TRY IT:
Each line of the data below goes into the copy exactly; pictures do not.

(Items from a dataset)
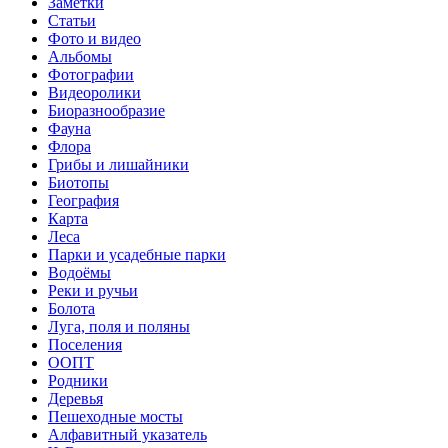
Заметки
Статьи
Фото и видео
Альбомы
Фотографии
Видеоролики
Биоразнообразие
Фауна
Флора
Грибы и лишайники
Биотопы
География
Карта
Леса
Парки и усадебные парки
Водоёмы
Реки и ручьи
Болота
Луга, поля и поляны
Поселения
ООПТ
Родники
Деревья
Пешеходные мосты
Алфавитный указатель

RESPONSE FOR THIS EXERCISE:
Заметки
Статьи
Фото и видео
Альбомы
Фотографии
Видеоролики
Биоразнообразие
Фауна
Флора
Грибы и лишайники
Биотопы
География
Карта
Леса
Парки и усадебные парки
Водоёмы
Реки и ручьи
Болота
Луга, поля и поляны
Поселения
ООПТ
Родники
Деревья
Пешеходные мосты
Алфавитный указатель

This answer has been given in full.